The first mechanical perpetual calendar was built around 1762 by the English watchmaker Thomas Mudge, the same man who invented the Swiss lever escapement used in virtually every modern mechanical watch. Mudge's perpetual calendar pocket watch, now in the British Museum, solved a problem no practical device had ever addressed: a calendar that correctly handled the full Gregorian cycle, accounting for months of 28, 29, 30, or 31 days, and knowing which years were leap years, all mechanically, without battery, computer, or reset.
The engineering challenge is bigger than it first appears. The movement must contain a mechanical "memory" of the calendar's full four-year (1,461-day) cycle. Each day, a 24-hour wheel advances the date counter by one; at the end of each month, a month cam, a shaped disk with varied-depth lobes for 28, 29, 30, and 31-day months, tells the date mechanism when to skip. A second cam, rotating once every 48 months, holds the deepest notch for February in a leap year. If any one of these parts is off by even a few hundredths of a millimetre, the watch miscounts a month. Modern perpetual calendars use a 168-position month-cam with the February-29 logic integrated into a single 48-month disk.
"In our metier, the perpetual calendar is the supreme test. You can make a tourbillon that doesn't perform well and still sell it.
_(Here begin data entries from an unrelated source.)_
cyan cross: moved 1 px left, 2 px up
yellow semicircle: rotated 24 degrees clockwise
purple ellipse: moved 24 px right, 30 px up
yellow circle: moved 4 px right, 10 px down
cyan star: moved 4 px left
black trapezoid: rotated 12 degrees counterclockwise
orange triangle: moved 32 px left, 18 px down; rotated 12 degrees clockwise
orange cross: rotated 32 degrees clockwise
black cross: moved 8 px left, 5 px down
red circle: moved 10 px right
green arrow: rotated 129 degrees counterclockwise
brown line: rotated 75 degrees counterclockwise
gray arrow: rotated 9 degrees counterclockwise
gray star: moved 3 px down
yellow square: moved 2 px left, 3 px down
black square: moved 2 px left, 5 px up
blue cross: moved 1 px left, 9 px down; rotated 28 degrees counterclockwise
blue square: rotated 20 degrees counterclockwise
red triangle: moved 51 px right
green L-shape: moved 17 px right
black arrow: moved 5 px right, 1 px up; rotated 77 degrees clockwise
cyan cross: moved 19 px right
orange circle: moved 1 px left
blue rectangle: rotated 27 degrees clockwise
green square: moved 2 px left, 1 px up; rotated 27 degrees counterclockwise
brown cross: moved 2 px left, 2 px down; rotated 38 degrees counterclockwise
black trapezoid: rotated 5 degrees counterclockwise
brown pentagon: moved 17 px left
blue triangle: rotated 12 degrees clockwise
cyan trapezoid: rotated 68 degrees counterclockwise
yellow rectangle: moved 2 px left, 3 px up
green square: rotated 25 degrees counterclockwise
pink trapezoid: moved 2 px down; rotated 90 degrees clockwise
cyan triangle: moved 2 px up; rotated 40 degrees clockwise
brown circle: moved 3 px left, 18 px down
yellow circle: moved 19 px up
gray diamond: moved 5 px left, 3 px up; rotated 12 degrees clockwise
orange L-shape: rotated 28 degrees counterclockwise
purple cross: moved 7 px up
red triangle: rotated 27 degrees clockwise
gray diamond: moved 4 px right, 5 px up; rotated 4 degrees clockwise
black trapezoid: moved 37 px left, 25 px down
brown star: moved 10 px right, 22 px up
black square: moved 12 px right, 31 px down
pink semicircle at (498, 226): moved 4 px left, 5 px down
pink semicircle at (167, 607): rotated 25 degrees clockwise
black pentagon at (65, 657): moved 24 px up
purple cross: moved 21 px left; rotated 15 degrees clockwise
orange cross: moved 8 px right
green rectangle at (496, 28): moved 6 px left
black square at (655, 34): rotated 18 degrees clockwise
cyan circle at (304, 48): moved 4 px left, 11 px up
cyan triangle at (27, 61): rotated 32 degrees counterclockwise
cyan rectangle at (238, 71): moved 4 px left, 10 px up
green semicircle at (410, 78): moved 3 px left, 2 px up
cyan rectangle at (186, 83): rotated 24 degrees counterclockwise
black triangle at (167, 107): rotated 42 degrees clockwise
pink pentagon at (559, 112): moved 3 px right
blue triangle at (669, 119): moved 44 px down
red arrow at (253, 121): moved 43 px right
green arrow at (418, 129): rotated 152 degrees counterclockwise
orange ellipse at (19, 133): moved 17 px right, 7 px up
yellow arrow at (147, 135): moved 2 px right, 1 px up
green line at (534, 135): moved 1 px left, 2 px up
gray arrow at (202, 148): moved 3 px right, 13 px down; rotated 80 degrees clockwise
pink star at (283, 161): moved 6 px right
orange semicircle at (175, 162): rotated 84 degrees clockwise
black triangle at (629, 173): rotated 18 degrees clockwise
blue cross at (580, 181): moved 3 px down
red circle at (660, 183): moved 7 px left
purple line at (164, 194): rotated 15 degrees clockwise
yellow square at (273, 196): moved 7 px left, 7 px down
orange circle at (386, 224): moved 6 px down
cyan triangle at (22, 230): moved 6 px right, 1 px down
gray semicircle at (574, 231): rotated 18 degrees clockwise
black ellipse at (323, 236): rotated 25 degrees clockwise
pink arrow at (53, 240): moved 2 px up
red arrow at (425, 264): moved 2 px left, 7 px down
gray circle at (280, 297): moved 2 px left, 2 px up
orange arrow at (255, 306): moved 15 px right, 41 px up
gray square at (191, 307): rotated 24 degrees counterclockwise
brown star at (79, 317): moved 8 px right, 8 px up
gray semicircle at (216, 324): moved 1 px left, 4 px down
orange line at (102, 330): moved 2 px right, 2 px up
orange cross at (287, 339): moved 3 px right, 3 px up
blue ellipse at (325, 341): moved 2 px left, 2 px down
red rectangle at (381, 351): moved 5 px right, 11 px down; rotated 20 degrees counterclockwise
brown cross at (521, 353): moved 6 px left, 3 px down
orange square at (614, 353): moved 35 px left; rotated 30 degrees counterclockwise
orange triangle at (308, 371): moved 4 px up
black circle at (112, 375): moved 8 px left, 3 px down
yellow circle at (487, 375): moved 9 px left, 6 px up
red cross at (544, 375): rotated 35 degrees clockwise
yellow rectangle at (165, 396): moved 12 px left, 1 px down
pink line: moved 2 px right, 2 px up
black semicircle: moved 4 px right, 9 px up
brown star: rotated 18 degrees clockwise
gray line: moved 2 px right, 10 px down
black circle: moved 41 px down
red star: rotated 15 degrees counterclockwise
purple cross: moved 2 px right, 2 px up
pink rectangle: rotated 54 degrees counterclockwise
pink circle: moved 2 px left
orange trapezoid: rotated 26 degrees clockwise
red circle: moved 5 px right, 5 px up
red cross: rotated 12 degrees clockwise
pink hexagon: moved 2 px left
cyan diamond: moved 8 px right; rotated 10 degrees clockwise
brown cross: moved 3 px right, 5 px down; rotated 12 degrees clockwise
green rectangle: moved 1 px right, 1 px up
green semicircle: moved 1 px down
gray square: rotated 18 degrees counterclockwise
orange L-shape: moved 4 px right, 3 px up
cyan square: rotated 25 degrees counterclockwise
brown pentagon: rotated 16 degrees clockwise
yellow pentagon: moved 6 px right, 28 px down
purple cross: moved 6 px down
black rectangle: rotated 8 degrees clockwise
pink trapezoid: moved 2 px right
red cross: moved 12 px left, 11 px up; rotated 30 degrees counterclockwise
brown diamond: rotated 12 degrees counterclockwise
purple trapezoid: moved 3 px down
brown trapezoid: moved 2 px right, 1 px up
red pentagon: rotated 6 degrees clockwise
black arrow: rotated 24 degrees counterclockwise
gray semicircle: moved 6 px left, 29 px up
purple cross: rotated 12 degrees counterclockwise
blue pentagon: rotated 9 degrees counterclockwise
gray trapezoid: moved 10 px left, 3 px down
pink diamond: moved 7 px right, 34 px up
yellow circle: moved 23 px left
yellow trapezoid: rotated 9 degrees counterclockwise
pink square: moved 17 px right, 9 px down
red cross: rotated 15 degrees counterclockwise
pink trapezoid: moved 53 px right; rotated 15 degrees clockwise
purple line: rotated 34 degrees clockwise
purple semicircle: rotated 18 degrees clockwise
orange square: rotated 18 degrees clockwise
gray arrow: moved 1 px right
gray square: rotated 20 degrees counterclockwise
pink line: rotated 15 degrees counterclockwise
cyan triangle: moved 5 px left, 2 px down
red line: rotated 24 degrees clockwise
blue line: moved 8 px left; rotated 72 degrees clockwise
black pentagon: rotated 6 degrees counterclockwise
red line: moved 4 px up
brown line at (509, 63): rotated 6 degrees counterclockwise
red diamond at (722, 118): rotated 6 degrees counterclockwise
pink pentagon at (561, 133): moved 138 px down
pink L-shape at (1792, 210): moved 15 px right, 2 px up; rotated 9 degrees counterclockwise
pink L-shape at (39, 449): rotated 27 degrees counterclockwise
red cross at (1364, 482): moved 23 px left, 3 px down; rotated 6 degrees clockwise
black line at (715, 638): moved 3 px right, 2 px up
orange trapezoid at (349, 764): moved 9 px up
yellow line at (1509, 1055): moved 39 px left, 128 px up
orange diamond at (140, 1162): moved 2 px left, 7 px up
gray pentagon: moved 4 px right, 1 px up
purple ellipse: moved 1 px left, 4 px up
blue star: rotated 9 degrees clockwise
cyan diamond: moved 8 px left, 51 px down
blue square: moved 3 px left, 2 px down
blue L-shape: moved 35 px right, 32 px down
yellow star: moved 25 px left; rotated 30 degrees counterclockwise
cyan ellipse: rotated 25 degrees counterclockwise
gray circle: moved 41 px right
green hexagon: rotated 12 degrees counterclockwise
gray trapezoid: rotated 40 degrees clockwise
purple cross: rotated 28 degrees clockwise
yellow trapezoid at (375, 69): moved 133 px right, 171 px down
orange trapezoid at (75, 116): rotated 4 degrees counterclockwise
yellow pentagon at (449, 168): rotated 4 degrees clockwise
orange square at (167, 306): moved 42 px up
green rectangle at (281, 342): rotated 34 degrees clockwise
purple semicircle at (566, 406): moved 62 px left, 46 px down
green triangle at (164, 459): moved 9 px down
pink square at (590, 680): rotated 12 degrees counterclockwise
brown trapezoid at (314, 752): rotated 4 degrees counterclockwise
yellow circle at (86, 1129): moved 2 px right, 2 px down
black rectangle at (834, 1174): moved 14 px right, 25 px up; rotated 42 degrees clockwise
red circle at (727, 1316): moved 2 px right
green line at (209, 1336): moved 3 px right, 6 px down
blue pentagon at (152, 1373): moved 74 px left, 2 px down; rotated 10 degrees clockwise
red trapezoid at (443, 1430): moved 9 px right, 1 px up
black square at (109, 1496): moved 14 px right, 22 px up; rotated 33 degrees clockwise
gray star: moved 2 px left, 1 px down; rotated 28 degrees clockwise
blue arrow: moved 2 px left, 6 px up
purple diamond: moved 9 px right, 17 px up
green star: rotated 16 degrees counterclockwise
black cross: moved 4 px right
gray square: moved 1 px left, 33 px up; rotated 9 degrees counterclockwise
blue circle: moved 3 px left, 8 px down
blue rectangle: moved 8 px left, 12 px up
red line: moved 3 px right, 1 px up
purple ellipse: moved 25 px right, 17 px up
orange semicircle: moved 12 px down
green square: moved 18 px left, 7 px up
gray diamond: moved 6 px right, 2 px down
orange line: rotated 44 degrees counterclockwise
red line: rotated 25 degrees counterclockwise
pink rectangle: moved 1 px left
A perpetual calendar that skips a day is worthless."- Philippe Dufour, in conversation
The perpetual calendar arrived on the wrist in 1925, when Patek Philippe produced the world's first perpetual-calendar wristwatch, a one-off commissioned piece based on a Victorin Piguet pendant-watch movement from 1898. Patek's first serial perpetual-calendar wristwatch, reference 1526, arrived in 1941, followed by the perpetual-calendar chronograph reference 1518 in 1941, the ultimate Patek collectible, now trading at €3–€10 million depending on condition. Audemars Piguet launched its first perpetual in 1955; Vacheron Constantin 1884; Rolex has never made a serial perpetual calendar.
Every modern perpetual calendar will need one manual correction in its lifetime, on 1 March 2100. The Gregorian calendar rule is that a century year is a leap year only if divisible by 400 (2000 was; 2100 is not). Mechanical perpetuals can't practically encode the 400-year rule, so they treat 2100 as a normal leap year and will show February 29 when the actual date is March 1. The owner will have to push the correctors to skip forward one day. Every one of us will be dead before this happens, but every watch made since the 1980s is already counting down to this appointment.
Annual calendars, a simpler relative, introduced by Patek Philippe in 1996 (reference 5035), handle 30- and 31-day months but require a manual adjustment once a year at the end of February. They cost roughly one-fifth of a perpetual and now outsell perpetuals roughly 10 to 1. The equation of time, the sidereal time, and the secular perpetual (valid without correction for 10,000+ years) exist as exotic extensions, but the standard perpetual calendar, day, date, month, leap year, moon phase, four sub-dials on a classical round dial, remains the aristocrat of mechanical complications.